Last night I watched a film called Mud. Like most fiction the plot is full of holes and the end is I suppose intentionally ambiguous. But one thing the film does well is in defining those two much bandied and ill-used words "good" and "love". Towards the end Mud tells protagonist Ellis that he is good and without doubt this is true; immature and mixed up though he is. Ellis returns the compliment but Mud and the viewer are not so sure. The briefly but oft spoken leitmotif "I love you" that starts as a platitude, grows to a hope, but becomes reality when Ellis wakes, after being treated for a snake bite, in the company of his dysfunctional parents.


It seems to me that "good" is by very nature one sided - it does not demand and often fails to be acknowledged. But "love", despite what we are taught, is not really love until it is returned.  It is like conception: unless the sperm and the egg come together and unite, no fruit can follow.  One can be good (and One is) but it takes two to love.

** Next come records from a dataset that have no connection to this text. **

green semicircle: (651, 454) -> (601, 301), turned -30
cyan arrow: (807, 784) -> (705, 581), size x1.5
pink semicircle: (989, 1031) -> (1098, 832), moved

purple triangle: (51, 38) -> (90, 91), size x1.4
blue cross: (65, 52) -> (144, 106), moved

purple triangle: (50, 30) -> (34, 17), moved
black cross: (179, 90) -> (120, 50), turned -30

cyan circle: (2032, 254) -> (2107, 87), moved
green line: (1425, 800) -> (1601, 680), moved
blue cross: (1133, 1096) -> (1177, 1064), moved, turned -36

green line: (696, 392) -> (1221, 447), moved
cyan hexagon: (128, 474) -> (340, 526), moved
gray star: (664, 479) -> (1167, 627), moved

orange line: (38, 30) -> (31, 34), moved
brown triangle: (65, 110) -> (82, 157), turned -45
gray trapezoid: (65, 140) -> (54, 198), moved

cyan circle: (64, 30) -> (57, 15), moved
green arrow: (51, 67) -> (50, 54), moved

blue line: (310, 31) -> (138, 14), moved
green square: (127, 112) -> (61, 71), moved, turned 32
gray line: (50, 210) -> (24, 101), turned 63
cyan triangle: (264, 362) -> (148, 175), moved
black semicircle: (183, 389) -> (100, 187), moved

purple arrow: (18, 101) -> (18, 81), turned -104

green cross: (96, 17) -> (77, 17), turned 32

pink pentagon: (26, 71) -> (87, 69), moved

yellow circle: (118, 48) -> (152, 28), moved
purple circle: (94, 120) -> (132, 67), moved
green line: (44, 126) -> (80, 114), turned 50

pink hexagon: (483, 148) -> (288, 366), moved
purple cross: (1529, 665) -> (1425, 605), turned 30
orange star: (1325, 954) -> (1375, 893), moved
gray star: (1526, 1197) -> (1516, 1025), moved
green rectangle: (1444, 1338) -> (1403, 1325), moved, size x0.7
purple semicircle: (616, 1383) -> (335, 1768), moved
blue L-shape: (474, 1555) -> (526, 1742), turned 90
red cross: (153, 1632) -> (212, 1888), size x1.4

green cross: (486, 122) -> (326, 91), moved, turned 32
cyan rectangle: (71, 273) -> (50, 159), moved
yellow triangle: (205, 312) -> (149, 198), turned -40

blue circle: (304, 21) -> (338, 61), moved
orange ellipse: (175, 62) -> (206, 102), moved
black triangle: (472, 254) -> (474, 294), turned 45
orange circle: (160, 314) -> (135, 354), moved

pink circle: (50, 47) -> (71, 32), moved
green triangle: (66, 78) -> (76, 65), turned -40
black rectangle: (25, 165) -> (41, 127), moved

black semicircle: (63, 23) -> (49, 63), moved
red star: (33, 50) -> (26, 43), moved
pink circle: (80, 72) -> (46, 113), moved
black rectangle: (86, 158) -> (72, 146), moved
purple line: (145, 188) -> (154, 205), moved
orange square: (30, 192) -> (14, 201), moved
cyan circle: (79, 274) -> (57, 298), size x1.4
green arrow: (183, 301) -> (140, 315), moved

And I am not alone in ranking this film highly, i.e. one that I could gladly watch again.

This morning I read of one Bhupinder Singh, a volunteer handling donations, said [of survivors of the disastrous fire at Grenfell Tower]: "It is times like this that the best of our community comes out. This is where you find out how good it is to live in England and how good it is to be a Londoner." Doubtless London is not unique in this way and, living in Ireland, I no longer think the British are the bee's knees, and being British (or at least English) I may be biased, but there is something in me that concurs with Bhupinder's sentiment, ethnic minority though he or she may be from the name!